====== Material provided
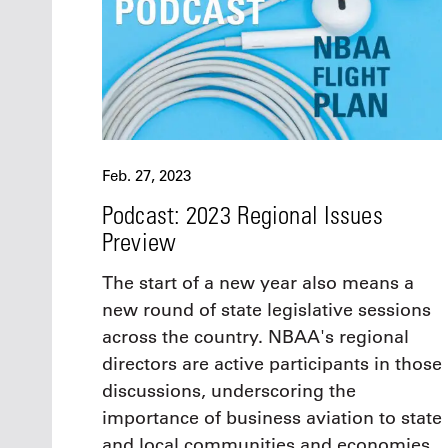
Feb. 27, 2023
Podcast: 2023 Regional Issues
Preview
The start of a new year also means a
new round of state legislative sessions
across the country. NBAA's regional
directors are active participants in those
discussions, underscoring the
importance of business aviation to state
and local communities and economies.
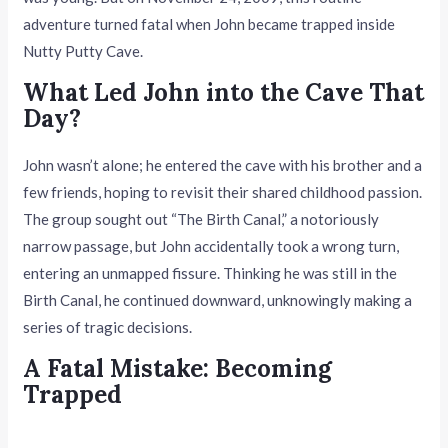
adventure turned fatal when John became trapped inside
Nutty Putty Cave.
What Led John into the Cave That
Day?
John wasn’t alone; he entered the cave with his brother and a
few friends, hoping to revisit their shared childhood passion.
The group sought out “The Birth Canal,” a notoriously
narrow passage, but John accidentally took a wrong turn,
entering an unmapped fissure. Thinking he was still in the
Birth Canal, he continued downward, unknowingly making a
series of tragic decisions.
A Fatal Mistake: Becoming
Trapped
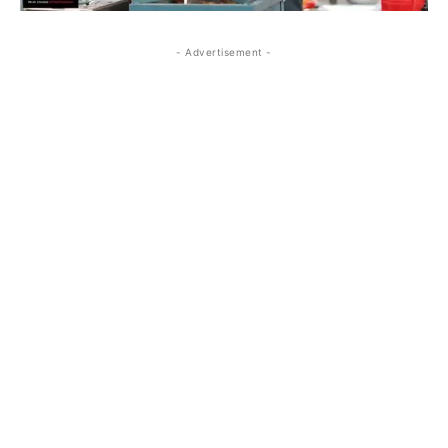
- Advertisement -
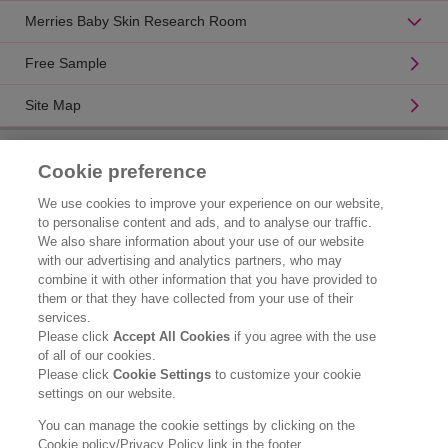
Merries Baby Skin Research Room
Free Sample
Site Map
Product Catalogue
Cookie preference
Brand Information
We use cookies to improve your experience on our website,
to personalise content and ads, and to analyse our traffic.
Consumer Center
We also share information about your use of our website
with our advertising and analytics partners, who may
Corporate Information
combine it with other information that you have provided to
them or that they have collected from your use of their
Who We Are
services.
Please click
Accept All Cookies
if you agree with the use
Kao Chemicals
of all of our cookies.
Please click
Cookie Settings
to customize your cookie
Legal Statement
settings on our website.
Privacy Policy
You can manage the cookie settings by clicking on the
Cookie policy/Privacy Policy link in the footer.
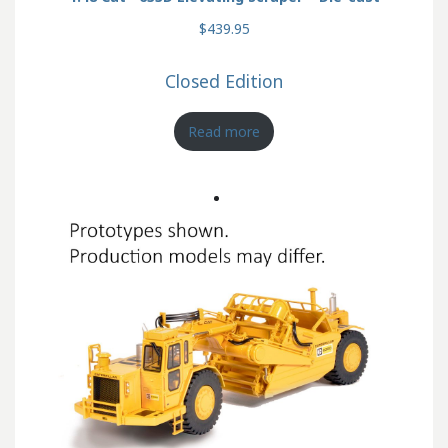
$439.95
Closed Edition
Read more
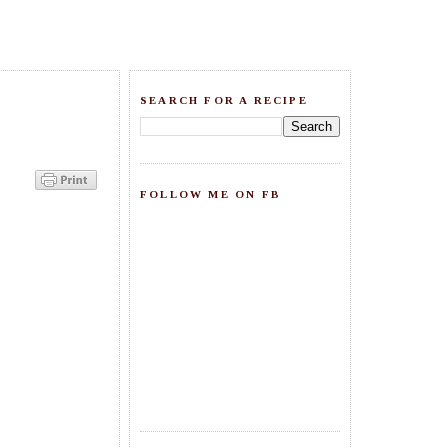
SEARCH FOR A RECIPE
FOLLOW ME ON FB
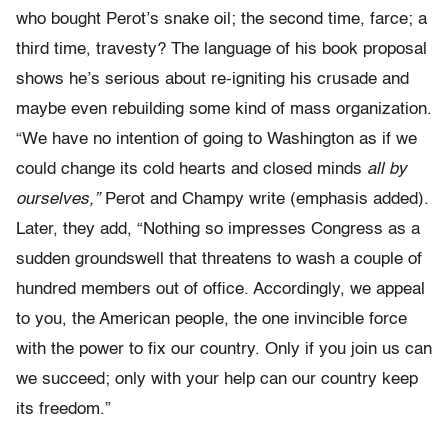
who bought Perot’s snake oil; the second time, farce; a
third time, travesty? The language of his book proposal
shows he’s serious about re-igniting his crusade and
maybe even rebuilding some kind of mass organization.
“We have no intention of going to Washington as if we
could change its cold hearts and closed minds
all by
ourselves,”
Perot and Champy write (emphasis added).
Later, they add, “Nothing so impresses Congress as a
sudden groundswell that threatens to wash a couple of
hundred members out of office. Accordingly, we appeal
to you, the American people, the one invincible force
with the power to fix our country. Only if you join us can
we succeed; only with your help can our country keep
its freedom.”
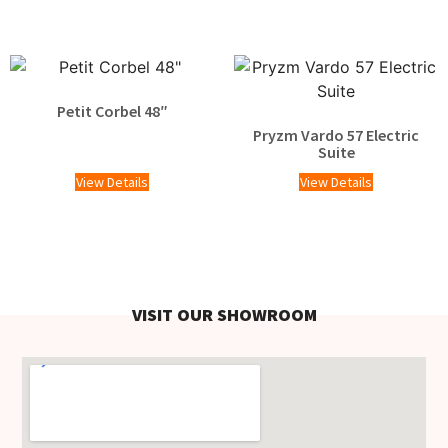
Petit Corbel 48″
Pryzm Vardo 57 Electric
Suite
View Details
View Details
VISIT OUR SHOWROOM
============
Task instructions
Above are the entries. Copy exactly the part that opens with the line containing "who bought Perot’s" and closes with the line containing "Perot and Champy write (emphasis added).", and no more.

Answer box
who bought Perot’s snake oil; the second time, farce; a
third time, travesty? The language of his book proposal
shows he’s serious about re-igniting his crusade and
maybe even rebuilding some kind of mass organization.
“We have no intention of going to Washington as if we
could change its cold hearts and closed minds
all by
ourselves,”
Perot and Champy write (emphasis added).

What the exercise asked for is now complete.